Utils#

gordo.server.utils.check_metadata_file(directory: str, name: str)[source]#

Checking if the directory with metadata exists since it might be deleted through DELETE endpoint

gordo.server.utils.dataframe_from_dict(data: dict) DataFrame[source]#

The inverse procedure done by multi_lvl_column_dataframe_from_dict() Reconstructed a MultiIndex column dataframe from a previously serialized one.

Expects data to be a nested dictionary where each top level key has a value capable of being loaded from pandas.core.DataFrame.from_dict()

Parameters:

data – Data to be loaded into a MultiIndex column dataframe

Return type:

MultiIndex column dataframe.

Examples

>>> serialized = {
... 'feature0': {'sub-feature-0': {'2019-01-01': 0, '2019-02-01': 4},
...              'sub-feature-1': {'2019-01-01': 1, '2019-02-01': 5}},
... 'feature1': {'sub-feature-0': {'2019-01-01': 2, '2019-02-01': 6},
...              'sub-feature-1': {'2019-01-01': 3, '2019-02-01': 7}}
... }
>>> dataframe_from_dict(serialized)  
                feature0                    feature1
       sub-feature-0 sub-feature-1 sub-feature-0 sub-feature-1
2019-01-01             0             1             2             3
2019-02-01             4             5             6             7
gordo.server.utils.dataframe_from_parquet_bytes(buf: bytes) DataFrame[source]#

Convert bytes representing a parquet table into a pandas dataframe.

Parameters:

buf – Bytes representing a parquet table.
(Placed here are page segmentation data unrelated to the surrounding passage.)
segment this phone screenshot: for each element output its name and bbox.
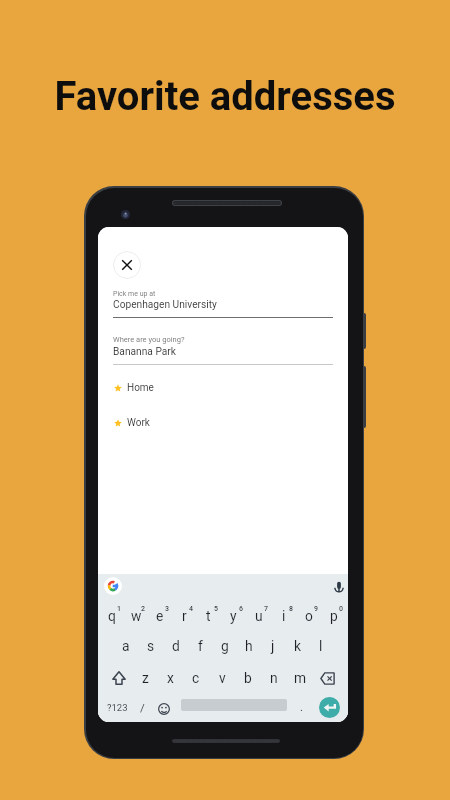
button[interactable]: Google	[104, 577, 122, 595]
staticText: /	[140, 701, 145, 714]
staticText: w	[131, 608, 142, 624]
button[interactable]: q	[100, 601, 124, 631]
staticText: n	[270, 670, 278, 686]
staticText: t	[206, 608, 211, 624]
staticText: o	[305, 608, 313, 624]
staticText: k	[294, 638, 301, 654]
staticText: 9	[314, 605, 318, 613]
button[interactable]: z	[133, 663, 158, 693]
button[interactable]: m	[287, 663, 313, 693]
staticText: 5	[214, 605, 218, 613]
button[interactable]: n	[261, 663, 287, 693]
staticText: g	[221, 638, 229, 654]
button[interactable]: Where are you going?	[113, 334, 333, 345]
button[interactable]: x	[158, 663, 183, 693]
button[interactable]: h	[237, 631, 261, 661]
staticText: 0	[339, 605, 343, 613]
staticText: p	[330, 608, 338, 624]
button[interactable]: Shift	[103, 663, 135, 693]
button[interactable]: Bananna Park	[113, 344, 333, 360]
button[interactable]: p	[321, 601, 346, 631]
button[interactable]: Pick me up at	[113, 288, 333, 299]
staticText: b	[244, 670, 252, 686]
staticText: m	[294, 670, 307, 686]
staticText: 7	[264, 605, 268, 613]
staticText: j	[271, 638, 275, 654]
button[interactable]: Copenhagen University	[113, 297, 333, 313]
staticText: q	[108, 608, 116, 624]
button[interactable]: Close	[113, 251, 141, 279]
staticText: c	[192, 670, 200, 686]
button[interactable]: e	[148, 601, 172, 631]
button[interactable]: Home	[114, 379, 348, 397]
button[interactable]: v	[209, 663, 235, 693]
staticText: 8	[289, 605, 293, 613]
button[interactable]: k	[285, 631, 309, 661]
staticText: e	[156, 608, 164, 624]
staticText: 1	[117, 605, 121, 613]
button[interactable]: Work	[114, 414, 348, 432]
staticText: .	[300, 700, 304, 713]
button[interactable]: w	[124, 601, 148, 631]
staticText: Work	[127, 417, 150, 429]
staticText: Pick me up at	[113, 290, 156, 298]
button[interactable]: d	[163, 631, 188, 661]
button[interactable]: /	[133, 692, 152, 722]
staticText: f	[198, 638, 203, 654]
button[interactable]: ?123	[100, 692, 134, 722]
button[interactable]: l	[309, 631, 333, 661]
button[interactable]: j	[261, 631, 285, 661]
staticText: Copenhagen University	[113, 299, 217, 311]
staticText: z	[142, 670, 149, 686]
staticText: Where are you going?	[113, 335, 185, 344]
staticText: 2	[141, 605, 145, 613]
staticText: 6	[239, 605, 243, 613]
staticText: x	[167, 670, 174, 686]
staticText: u	[255, 608, 263, 624]
button[interactable]: Emoji	[153, 694, 174, 722]
staticText: s	[147, 638, 155, 654]
button[interactable]: c	[183, 663, 209, 693]
button[interactable]: Enter	[319, 697, 340, 718]
button[interactable]: g	[213, 631, 237, 661]
staticText: h	[245, 638, 253, 654]
staticText: r	[182, 608, 187, 624]
staticText: 3	[165, 605, 169, 613]
button[interactable]: Backspace	[313, 663, 341, 693]
button[interactable]: o	[296, 601, 321, 631]
staticText: Home	[127, 382, 154, 394]
button[interactable]: u	[246, 601, 271, 631]
button[interactable]: .	[292, 691, 311, 721]
staticText: a	[122, 638, 130, 654]
button[interactable]: a	[113, 631, 138, 661]
button[interactable]: t	[196, 601, 221, 631]
button[interactable]: Voice input	[332, 579, 346, 595]
staticText: d	[172, 638, 180, 654]
button[interactable]: r	[172, 601, 196, 631]
staticText: l	[319, 638, 323, 654]
button[interactable]: s	[138, 631, 163, 661]
button[interactable]: f	[188, 631, 213, 661]
staticText: Favorite addresses	[0, 73, 450, 120]
button[interactable]: b	[235, 663, 261, 693]
staticText: 4	[189, 605, 193, 613]
staticText: v	[219, 670, 226, 686]
button[interactable]: y	[221, 601, 246, 631]
staticText: ?123	[107, 702, 128, 713]
staticText: i	[282, 608, 286, 624]
staticText: y	[230, 608, 237, 624]
staticText: Bananna Park	[113, 346, 176, 358]
button[interactable]: i	[271, 601, 296, 631]
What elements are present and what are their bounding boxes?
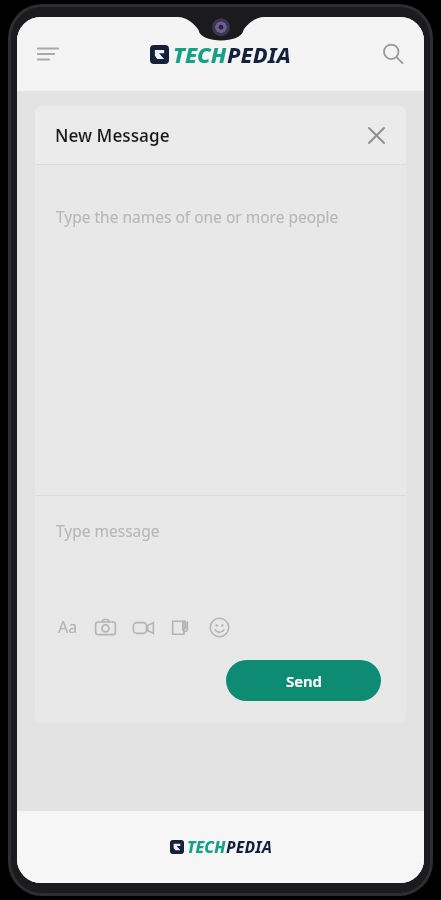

Can be the direct result from func::gordo.server.utils.dataframe_into_parquet_bytes

gordo.server.utils.dataframe_into_parquet_bytes(df: DataFrame, compression: str = 'snappy') bytes[source]#

Convert a dataframe into bytes representing a parquet table.

Parameters:
  • df – DataFrame to be compressed

  • compression – Compression to use, passed to pyarrow.parquet.write_table()

gordo.server.utils.dataframe_to_dict(df: DataFrame) dict[source]#

Convert a dataframe can have a pandas.MultiIndex as columns into a dict where each key is the top level column name, and the value is the array of columns under the top level name. If it’s a simple dataframe, pandas.core.DataFrame.to_dict() will be used.

This allows json.dumps() to be performed, where pandas.DataFrame.to_dict() would convert such a multi-level column dataframe into keys of tuple objects, which are not json serializable. However this ends up working with pandas.DataFrame.from_dict()

Parameters:

df – Dataframe expected to have columns of type pandas.MultiIndex 2 levels deep.

Return type:

List of records representing the dataframe in a ‘flattened’ form.

Examples

>>> import pprint
>>> import pandas as pd
>>> import numpy as np
>>> columns = pd.MultiIndex.from_tuples((f"feature{i}", f"sub-feature-{ii}") for i in range(2) for ii in range(2))
>>> index = pd.date_range('2019-01-01', '2019-02-01', periods=2)
>>> df = pd.DataFrame(np.arange(8).reshape((2, 4)), columns=columns, index=index)
>>> df  
                feature0                    feature1
           sub-feature-0 sub-feature-1 sub-feature-0 sub-feature-1
2019-01-01             0             1             2             3
2019-02-01             4             5             6             7
>>> serialized = dataframe_to_dict(df)
>>> pprint.pprint(serialized)
{'feature0': {'sub-feature-0': {'2019-01-01': 0, '2019-02-01': 4},
              'sub-feature-1': {'2019-01-01': 1, '2019-02-01': 5}},
 'feature1': {'sub-feature-0': {'2019-01-01': 2, '2019-02-01': 6},
              'sub-feature-1': {'2019-01-01': 3, '2019-02-01': 7}}}
gordo.server.utils.delete_revision(directory: str, name: str)[source]#

Delete model revision

Parameters:
  • directory (directory - Revision) –

  • name (name - Model) –

gordo.server.utils.extract_X_y(method)[source]#

For a given flask view, will attempt to extract an ‘X’ and ‘y’ from the request and assign it to flask’s ‘g’ global request context

If it fails to extract ‘X’ and (optionally) ‘y’ from the request, it will not run the function but return a BadRequest response notifying the client of the failure.

Parameters:

method – The flask route to decorate, and will return it’s own response object and will want to use flask.g.X and/or flask.g.y

Returns:

  • Will either run a flask.Response with status code 400 if it fails

  • to extract the X and optionally the y. Otherwise will run the decorated method

  • which is also expected to return some sort of flask.Response object.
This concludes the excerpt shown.